> _EXERCISE OBJECTIVE_:
Transcribe the records below from the first line to the line that includes "identification via information", inclusive, and omit the pictures.

Records from a data source
Content starts

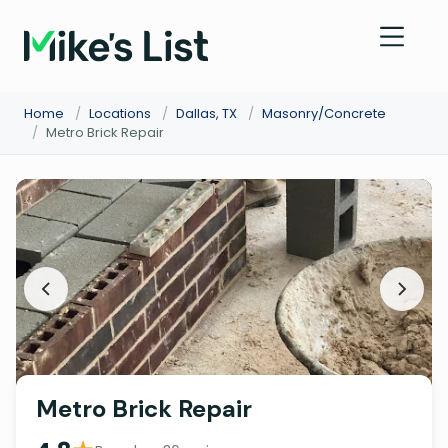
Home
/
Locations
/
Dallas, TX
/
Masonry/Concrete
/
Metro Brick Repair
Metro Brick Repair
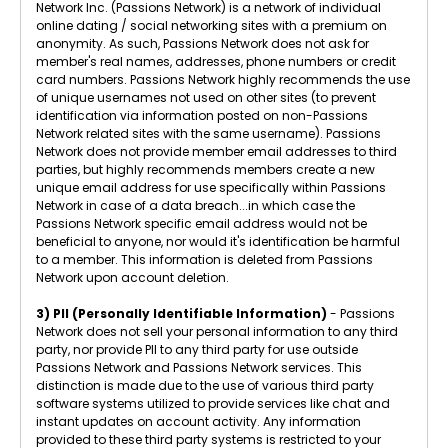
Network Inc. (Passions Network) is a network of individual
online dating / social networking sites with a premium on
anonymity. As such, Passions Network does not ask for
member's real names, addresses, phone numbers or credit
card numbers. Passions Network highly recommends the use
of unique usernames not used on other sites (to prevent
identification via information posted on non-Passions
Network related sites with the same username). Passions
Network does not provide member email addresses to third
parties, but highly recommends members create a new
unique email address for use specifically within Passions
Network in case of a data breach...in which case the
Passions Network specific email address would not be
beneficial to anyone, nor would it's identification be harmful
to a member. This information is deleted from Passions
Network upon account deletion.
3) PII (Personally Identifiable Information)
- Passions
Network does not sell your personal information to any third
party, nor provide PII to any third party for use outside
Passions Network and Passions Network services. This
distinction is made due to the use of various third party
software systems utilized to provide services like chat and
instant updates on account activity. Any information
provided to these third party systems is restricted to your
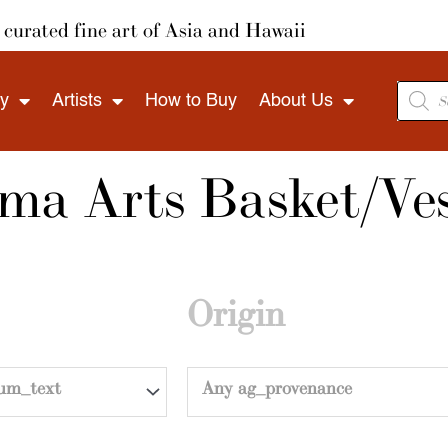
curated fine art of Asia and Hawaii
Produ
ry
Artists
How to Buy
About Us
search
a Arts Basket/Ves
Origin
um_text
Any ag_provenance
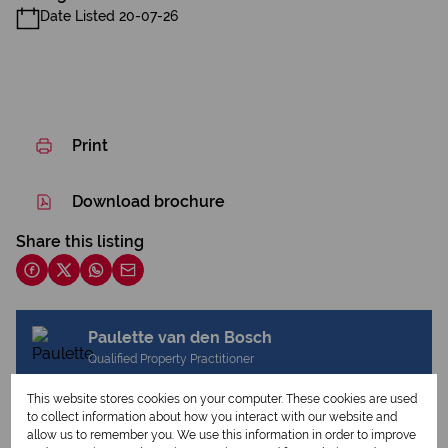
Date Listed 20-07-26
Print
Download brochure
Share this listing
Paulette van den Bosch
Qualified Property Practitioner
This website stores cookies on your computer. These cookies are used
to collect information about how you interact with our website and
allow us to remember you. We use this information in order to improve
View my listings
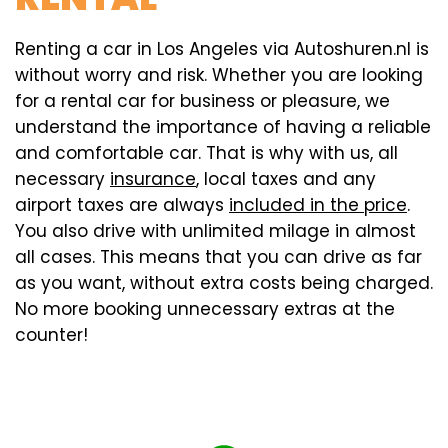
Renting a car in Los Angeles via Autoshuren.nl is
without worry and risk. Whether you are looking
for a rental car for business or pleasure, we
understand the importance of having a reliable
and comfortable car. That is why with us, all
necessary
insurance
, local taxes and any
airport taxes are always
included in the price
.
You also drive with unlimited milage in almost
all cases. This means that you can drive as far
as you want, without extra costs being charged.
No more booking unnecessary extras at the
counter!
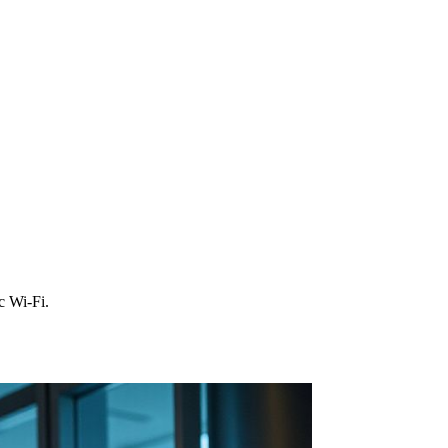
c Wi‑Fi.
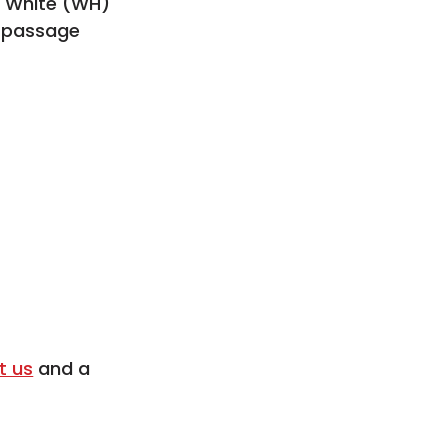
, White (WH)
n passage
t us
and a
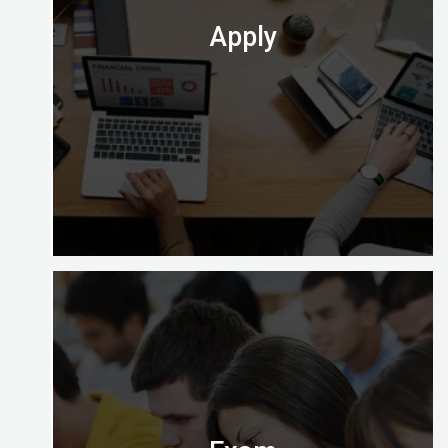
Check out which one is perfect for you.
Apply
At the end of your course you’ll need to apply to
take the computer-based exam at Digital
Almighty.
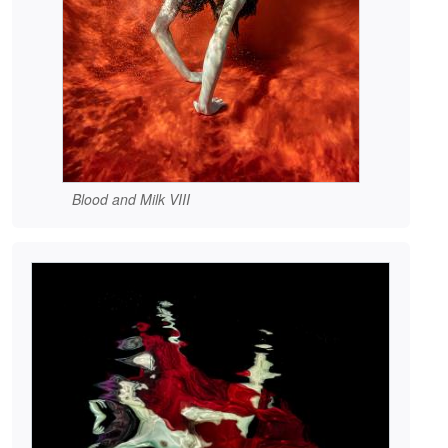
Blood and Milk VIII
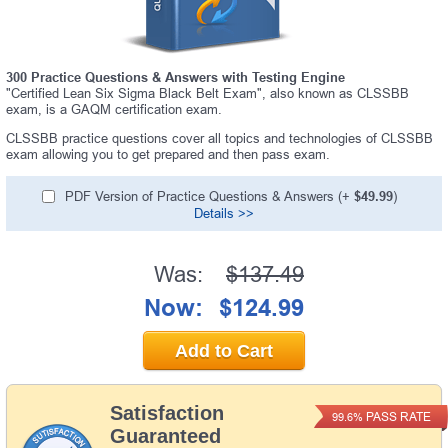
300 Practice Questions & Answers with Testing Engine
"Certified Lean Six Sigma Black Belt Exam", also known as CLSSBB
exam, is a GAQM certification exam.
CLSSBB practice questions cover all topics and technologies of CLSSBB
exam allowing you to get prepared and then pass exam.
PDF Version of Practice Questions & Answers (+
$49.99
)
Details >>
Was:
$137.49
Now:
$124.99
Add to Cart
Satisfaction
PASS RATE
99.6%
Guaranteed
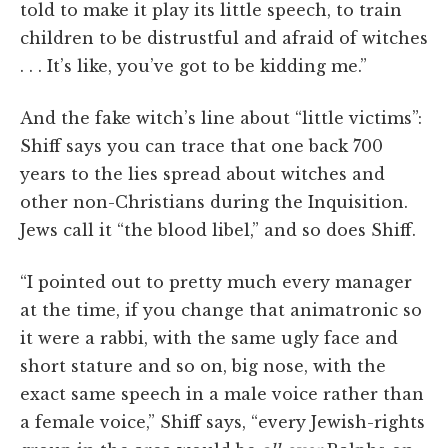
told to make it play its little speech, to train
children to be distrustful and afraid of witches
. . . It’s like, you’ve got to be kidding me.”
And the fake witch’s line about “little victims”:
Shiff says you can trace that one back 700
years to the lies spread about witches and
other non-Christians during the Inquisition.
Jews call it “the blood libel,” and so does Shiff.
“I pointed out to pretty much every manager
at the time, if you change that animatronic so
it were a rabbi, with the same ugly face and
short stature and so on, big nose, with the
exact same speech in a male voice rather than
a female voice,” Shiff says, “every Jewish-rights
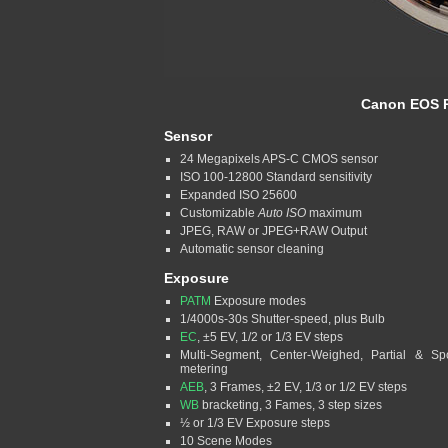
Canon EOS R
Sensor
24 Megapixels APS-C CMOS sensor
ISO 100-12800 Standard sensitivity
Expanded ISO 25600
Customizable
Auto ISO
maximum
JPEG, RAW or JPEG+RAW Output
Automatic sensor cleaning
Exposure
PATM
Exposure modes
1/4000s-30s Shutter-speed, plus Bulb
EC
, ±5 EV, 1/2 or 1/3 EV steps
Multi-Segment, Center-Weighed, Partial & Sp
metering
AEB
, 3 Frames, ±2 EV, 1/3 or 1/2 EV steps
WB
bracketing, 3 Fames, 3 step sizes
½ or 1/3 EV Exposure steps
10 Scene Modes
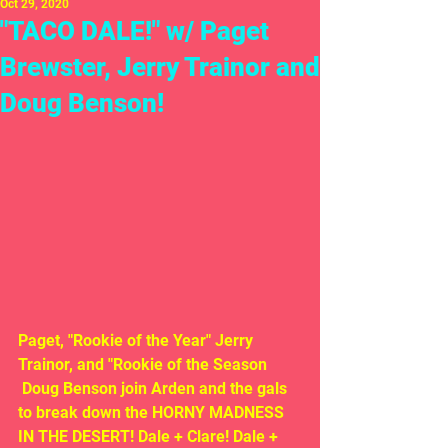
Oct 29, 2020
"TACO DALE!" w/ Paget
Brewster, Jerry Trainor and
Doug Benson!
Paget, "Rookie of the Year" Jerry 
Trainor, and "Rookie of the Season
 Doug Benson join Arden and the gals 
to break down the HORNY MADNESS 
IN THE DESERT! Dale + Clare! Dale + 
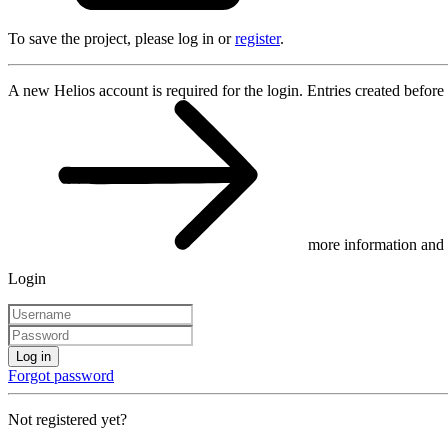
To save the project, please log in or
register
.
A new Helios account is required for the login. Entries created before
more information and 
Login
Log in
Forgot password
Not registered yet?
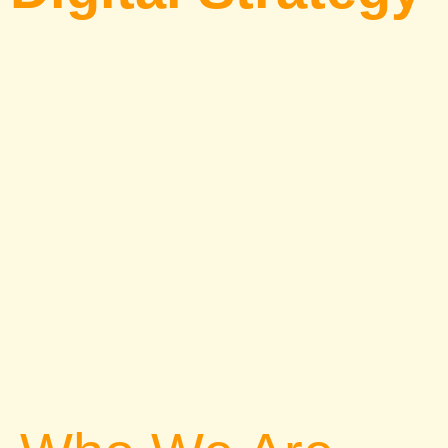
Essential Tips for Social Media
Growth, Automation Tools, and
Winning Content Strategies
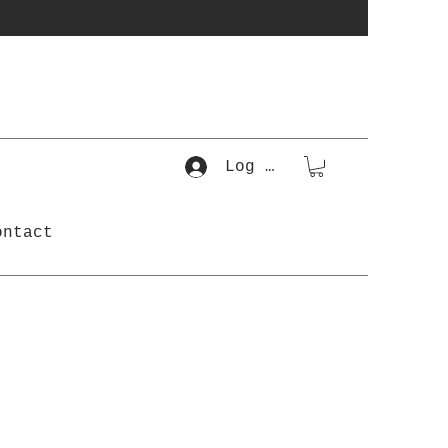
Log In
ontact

Content ends

> _YOUR SOLUTION_:
Home
/
Locations
/
Dallas, TX
/
Masonry/Concrete
/
Metro Brick Repair
Metro Brick Repair
Network Inc. (Passions Network) is a network of individual
online dating / social networking sites with a premium on
anonymity. As such, Passions Network does not ask for
member's real names, addresses, phone numbers or credit
card numbers. Passions Network highly recommends the use
of unique usernames not used on other sites (to prevent
identification via information posted on non-Passions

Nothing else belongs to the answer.